Jones moved to Bloomington, Indiana in November 1948, where he attended Indiana University Bloomington with the intention of becoming a doctor, but changed his mind shortly thereafter. During his time at University, Jones was impressed by a speech that Eleanor Roosevelt delivered about the plight of African-Americans, and he began to espouse support for communism and other radical political views for the first time.
Jones and Baldwin continued their relationship while he attended college, and the couple married on June 12, 1949. Their first home was in Bloomington, where Marceline worked in a nearby hospital while Jones attended college. Marceline was Methodist, and she and Jones immediately fell into arguments about church. Jones's strong opposition to the Methodist church's racial segregationist practices was an early strain on their marriage, and throughout the duration of their relationship, Jones frequently emotionally and psychologically abused Marceline. Jones insisted on attending Bloomington's Full Gospel Tabernacle, but eventually compromised and began attending a local Methodist church on most Sunday mornings. Despite attending churches every week, Jones privately pressed his wife to accept atheism.

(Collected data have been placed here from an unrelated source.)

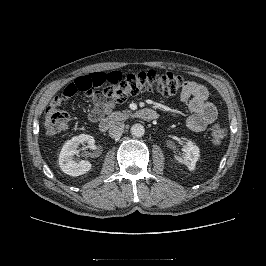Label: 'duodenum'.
Segmentation results:
<instances>
[{
    "label": "duodenum",
    "instance_id": "410a0bca",
    "mask_svg": "<svg viewBox=\"0 0 266 266\" xmlns=\"http://www.w3.org/2000/svg\"><path fill=\"white\" fill-rule=\"evenodd\" d=\"M134 115L145 121H151L158 118V113L150 108L140 109L136 111ZM91 117H93V121L97 122L100 131L105 132L116 123L124 120L126 118V114L122 112H116L103 117L96 111H93L91 112Z\"/></svg>",
    "mask_w": 266,
    "mask_h": 266
}]
</instances>
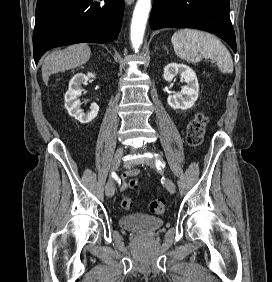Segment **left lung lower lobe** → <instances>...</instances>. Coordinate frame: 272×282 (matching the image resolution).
Listing matches in <instances>:
<instances>
[{
  "mask_svg": "<svg viewBox=\"0 0 272 282\" xmlns=\"http://www.w3.org/2000/svg\"><path fill=\"white\" fill-rule=\"evenodd\" d=\"M229 7V0H158L152 8L150 26L201 29L219 36L236 52Z\"/></svg>",
  "mask_w": 272,
  "mask_h": 282,
  "instance_id": "obj_1",
  "label": "left lung lower lobe"
}]
</instances>
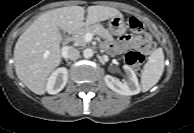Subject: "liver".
I'll use <instances>...</instances> for the list:
<instances>
[{
	"instance_id": "liver-1",
	"label": "liver",
	"mask_w": 194,
	"mask_h": 133,
	"mask_svg": "<svg viewBox=\"0 0 194 133\" xmlns=\"http://www.w3.org/2000/svg\"><path fill=\"white\" fill-rule=\"evenodd\" d=\"M85 9L68 6L50 10L40 15L19 37L14 48L16 75L33 93L43 95L50 74L61 62V35L84 26L108 20L122 13L107 6H89Z\"/></svg>"
}]
</instances>
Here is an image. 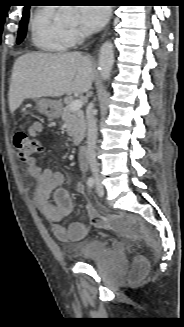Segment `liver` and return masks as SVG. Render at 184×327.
Listing matches in <instances>:
<instances>
[{
	"label": "liver",
	"mask_w": 184,
	"mask_h": 327,
	"mask_svg": "<svg viewBox=\"0 0 184 327\" xmlns=\"http://www.w3.org/2000/svg\"><path fill=\"white\" fill-rule=\"evenodd\" d=\"M93 61L80 52L27 53L14 63L9 87L11 113L27 98L83 94L92 88Z\"/></svg>",
	"instance_id": "1"
}]
</instances>
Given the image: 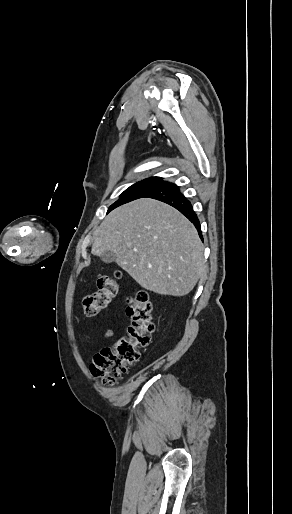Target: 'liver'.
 Here are the masks:
<instances>
[{
	"instance_id": "obj_1",
	"label": "liver",
	"mask_w": 292,
	"mask_h": 514,
	"mask_svg": "<svg viewBox=\"0 0 292 514\" xmlns=\"http://www.w3.org/2000/svg\"><path fill=\"white\" fill-rule=\"evenodd\" d=\"M111 250L137 284L163 296H186L206 274L204 246L193 224L178 210L141 198L106 216L93 256Z\"/></svg>"
}]
</instances>
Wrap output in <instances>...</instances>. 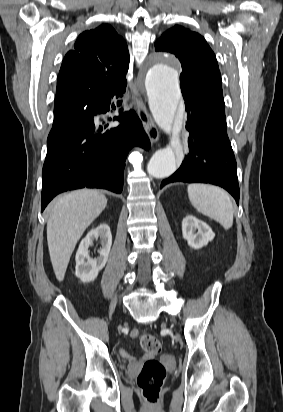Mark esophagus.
Returning a JSON list of instances; mask_svg holds the SVG:
<instances>
[{"instance_id":"34e87169","label":"esophagus","mask_w":283,"mask_h":412,"mask_svg":"<svg viewBox=\"0 0 283 412\" xmlns=\"http://www.w3.org/2000/svg\"><path fill=\"white\" fill-rule=\"evenodd\" d=\"M134 99L137 104V113L138 116L143 124L144 130L151 142V144L155 143L159 139V131L155 126L147 108L145 107L142 100H140L137 96L134 95Z\"/></svg>"}]
</instances>
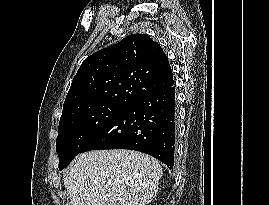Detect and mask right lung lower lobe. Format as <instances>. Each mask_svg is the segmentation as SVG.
I'll return each instance as SVG.
<instances>
[{"instance_id": "98d812e1", "label": "right lung lower lobe", "mask_w": 269, "mask_h": 205, "mask_svg": "<svg viewBox=\"0 0 269 205\" xmlns=\"http://www.w3.org/2000/svg\"><path fill=\"white\" fill-rule=\"evenodd\" d=\"M177 132L175 87L145 96L117 114L82 149H130L173 170Z\"/></svg>"}]
</instances>
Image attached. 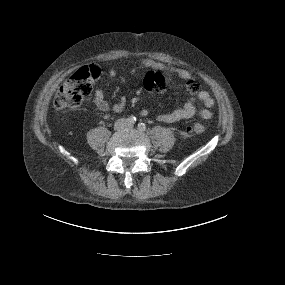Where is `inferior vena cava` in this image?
Wrapping results in <instances>:
<instances>
[{"instance_id": "obj_1", "label": "inferior vena cava", "mask_w": 285, "mask_h": 285, "mask_svg": "<svg viewBox=\"0 0 285 285\" xmlns=\"http://www.w3.org/2000/svg\"><path fill=\"white\" fill-rule=\"evenodd\" d=\"M124 119H119L117 123H124Z\"/></svg>"}]
</instances>
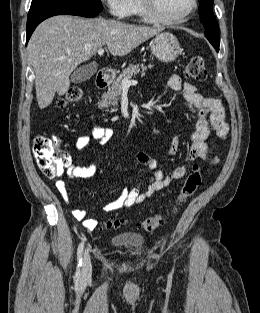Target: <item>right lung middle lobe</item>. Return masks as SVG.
Returning <instances> with one entry per match:
<instances>
[{
  "mask_svg": "<svg viewBox=\"0 0 260 313\" xmlns=\"http://www.w3.org/2000/svg\"><path fill=\"white\" fill-rule=\"evenodd\" d=\"M40 5L75 6L96 11L103 10L100 0H32L31 7Z\"/></svg>",
  "mask_w": 260,
  "mask_h": 313,
  "instance_id": "dd1d6c3e",
  "label": "right lung middle lobe"
}]
</instances>
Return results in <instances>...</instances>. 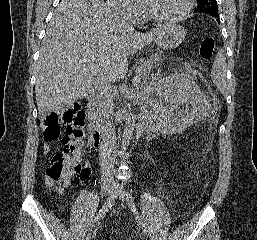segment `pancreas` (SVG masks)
I'll list each match as a JSON object with an SVG mask.
<instances>
[{
  "label": "pancreas",
  "mask_w": 257,
  "mask_h": 240,
  "mask_svg": "<svg viewBox=\"0 0 257 240\" xmlns=\"http://www.w3.org/2000/svg\"><path fill=\"white\" fill-rule=\"evenodd\" d=\"M160 57L158 54H155L154 56L150 57L149 59L145 60L137 69V82L134 83L136 87H138V84L142 79H147L150 72L156 67V65L159 63ZM112 94H110L107 90H99L96 92L95 97L90 101L89 108L97 114L100 118L103 117L106 113V111L110 108L112 105Z\"/></svg>",
  "instance_id": "pancreas-1"
}]
</instances>
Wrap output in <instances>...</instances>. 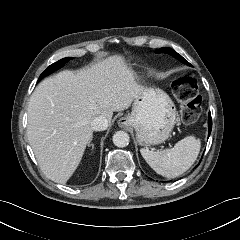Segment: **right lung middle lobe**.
Returning a JSON list of instances; mask_svg holds the SVG:
<instances>
[{"label": "right lung middle lobe", "instance_id": "right-lung-middle-lobe-1", "mask_svg": "<svg viewBox=\"0 0 240 240\" xmlns=\"http://www.w3.org/2000/svg\"><path fill=\"white\" fill-rule=\"evenodd\" d=\"M71 57L63 58L52 65H50L39 77L38 81L41 80L43 77L49 75L50 73L54 72L55 70H58L59 68L63 67L65 63H67Z\"/></svg>", "mask_w": 240, "mask_h": 240}]
</instances>
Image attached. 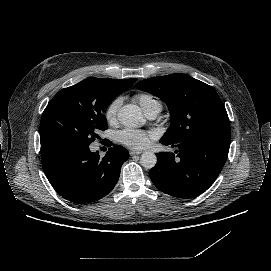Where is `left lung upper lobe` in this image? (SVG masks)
<instances>
[{
    "mask_svg": "<svg viewBox=\"0 0 271 271\" xmlns=\"http://www.w3.org/2000/svg\"><path fill=\"white\" fill-rule=\"evenodd\" d=\"M136 87L161 98L173 116L162 140L179 143L201 133L230 136L225 106L208 84L186 74H170L142 80Z\"/></svg>",
    "mask_w": 271,
    "mask_h": 271,
    "instance_id": "obj_1",
    "label": "left lung upper lobe"
}]
</instances>
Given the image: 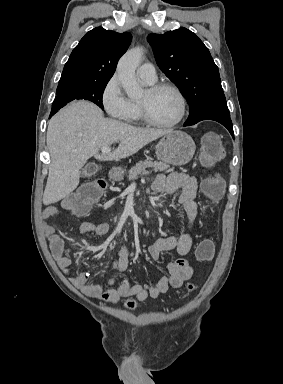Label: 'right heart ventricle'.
<instances>
[{"mask_svg": "<svg viewBox=\"0 0 283 384\" xmlns=\"http://www.w3.org/2000/svg\"><path fill=\"white\" fill-rule=\"evenodd\" d=\"M132 106V112L130 117V122L136 123L141 120L140 113H139V106L138 103L135 101H131Z\"/></svg>", "mask_w": 283, "mask_h": 384, "instance_id": "e07e8e85", "label": "right heart ventricle"}]
</instances>
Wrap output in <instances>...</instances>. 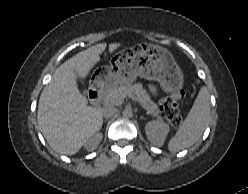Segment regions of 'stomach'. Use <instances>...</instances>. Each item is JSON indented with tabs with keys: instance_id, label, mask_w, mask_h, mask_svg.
<instances>
[{
	"instance_id": "obj_1",
	"label": "stomach",
	"mask_w": 248,
	"mask_h": 194,
	"mask_svg": "<svg viewBox=\"0 0 248 194\" xmlns=\"http://www.w3.org/2000/svg\"><path fill=\"white\" fill-rule=\"evenodd\" d=\"M137 76L159 82L165 92H173L183 84V74L172 54L160 46L142 43L131 52L111 58L102 85L131 84Z\"/></svg>"
}]
</instances>
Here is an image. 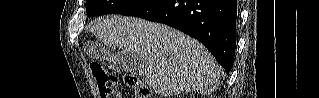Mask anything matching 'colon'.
Listing matches in <instances>:
<instances>
[{"label": "colon", "instance_id": "5ec220e1", "mask_svg": "<svg viewBox=\"0 0 319 98\" xmlns=\"http://www.w3.org/2000/svg\"><path fill=\"white\" fill-rule=\"evenodd\" d=\"M91 72L98 85L100 96L102 98L115 97L119 98L117 90L118 77L115 74L107 72L100 64H91ZM125 84L134 91L135 98H148L150 91L136 76L125 75Z\"/></svg>", "mask_w": 319, "mask_h": 98}]
</instances>
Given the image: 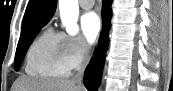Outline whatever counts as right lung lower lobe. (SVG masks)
I'll use <instances>...</instances> for the list:
<instances>
[{
  "label": "right lung lower lobe",
  "instance_id": "right-lung-lower-lobe-1",
  "mask_svg": "<svg viewBox=\"0 0 173 91\" xmlns=\"http://www.w3.org/2000/svg\"><path fill=\"white\" fill-rule=\"evenodd\" d=\"M111 0H103V21H104V30L102 38L99 42L98 48L96 50L94 58L91 60L90 64L87 66L84 75V85L89 91H95L100 78L103 68L105 51L108 43V29L110 26V17H111Z\"/></svg>",
  "mask_w": 173,
  "mask_h": 91
}]
</instances>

Through the years, Jones's marriage was affected by his insecurity. He often felt the need to test Marceline's love and loyalty, and at times he used sadistic methods to do so. One recurring tactic he used was to tell her that one of her close friends or family members had suddenly died, and then comfort her over the loss, before finally admitting to her the story was untrue.
After attending Indiana University for two years, the couple relocated to Indianapolis in 1951. Jones took night classes at Butler University to continue his education, finally earning a degree in secondary education in 1961. In 1951, the 20-year-old Jones began attending gatherings of the Communist Party USA in Indianapolis. Jones and his family faced harassment from government authorities for their affiliation with the Communist Party during 1952. Jones later asserted that in one event, his mother was harassed by FBI agents in front of her co-workers because she had attended a communist meeting with her son. Jones became frustrated with the persecution of communists in the U.S. Reflecting back on his participation in the Communist Party, Jones said that he asked himself, "How can I demonstrate my Marxism? The thought was, infiltrate the church."